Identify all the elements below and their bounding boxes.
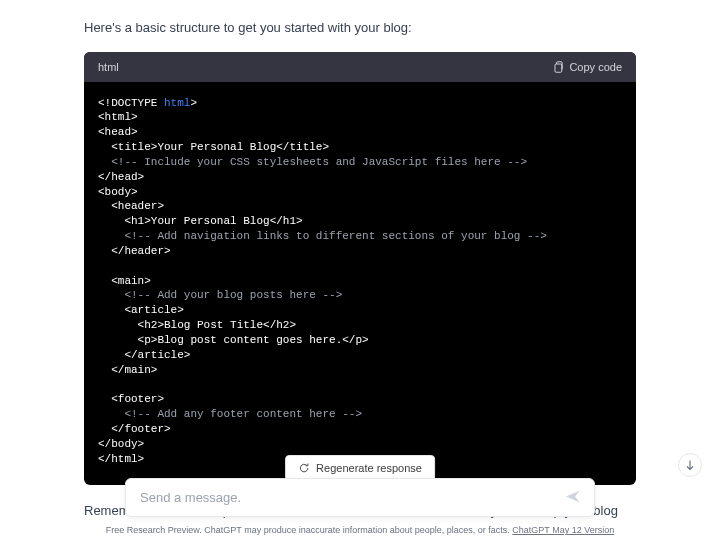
send-icon [565,488,581,504]
code-body[interactable]: <!DOCTYPE html> <html> <head> <title>You… [84,82,636,485]
scroll-to-bottom-button[interactable] [678,453,702,477]
code-language-label: html [98,61,119,73]
clipboard-icon [552,60,564,74]
footer-disclaimer: Free Research Preview. ChatGPT may produ… [0,525,720,535]
regenerate-label: Regenerate response [316,462,422,474]
copy-code-label: Copy code [569,61,622,73]
message-input-wrap [125,478,595,517]
assistant-intro-text: Here's a basic structure to get you star… [84,18,636,38]
message-input[interactable] [125,478,595,517]
code-header: html Copy code [84,52,636,82]
copy-code-button[interactable]: Copy code [552,60,622,74]
version-link[interactable]: ChatGPT May 12 Version [512,525,614,535]
code-block: html Copy code <!DOCTYPE html> <html> <h… [84,52,636,485]
arrow-down-icon [684,459,696,471]
regenerate-icon [298,462,310,474]
send-button[interactable] [561,484,585,511]
svg-rect-0 [555,64,562,72]
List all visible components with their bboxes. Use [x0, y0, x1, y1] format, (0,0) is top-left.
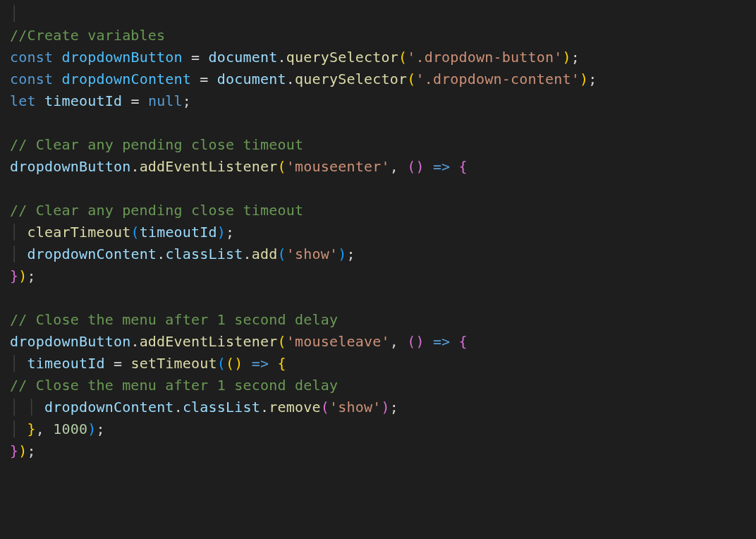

> _DIRECTIONS FOR THIS TASK_
Only the text of the listing above is wanted, transcribed exactly, without its images.

> _EXPECTED OUTPUT_
Identify all the elements below and their bounding boxes.
send-icon [565,488,581,504]
code-body[interactable]: <!DOCTYPE html> <html> <head> <title>You… [84,82,636,485]
scroll-to-bottom-button[interactable] [678,453,702,477]
code-language-label: html [98,61,119,73]
clipboard-icon [552,60,564,74]
footer-disclaimer: Free Research Preview. ChatGPT may produ… [0,525,720,535]
regenerate-label: Regenerate response [316,462,422,474]
copy-code-label: Copy code [569,61,622,73]
message-input-wrap [125,478,595,517]
assistant-intro-text: Here's a basic structure to get you star… [84,18,636,38]
message-input[interactable] [125,478,595,517]
code-header: html Copy code [84,52,636,82]
copy-code-button[interactable]: Copy code [552,60,622,74]
version-link[interactable]: ChatGPT May 12 Version [512,525,614,535]
code-block: html Copy code <!DOCTYPE html> <html> <h… [84,52,636,485]
arrow-down-icon [684,459,696,471]
regenerate-icon [298,462,310,474]
send-button[interactable] [561,484,585,511]
svg-rect-0 [555,64,562,72]
List all visible components with their bboxes. Use [x0, y0, x1, y1] format, (0,0) is top-left.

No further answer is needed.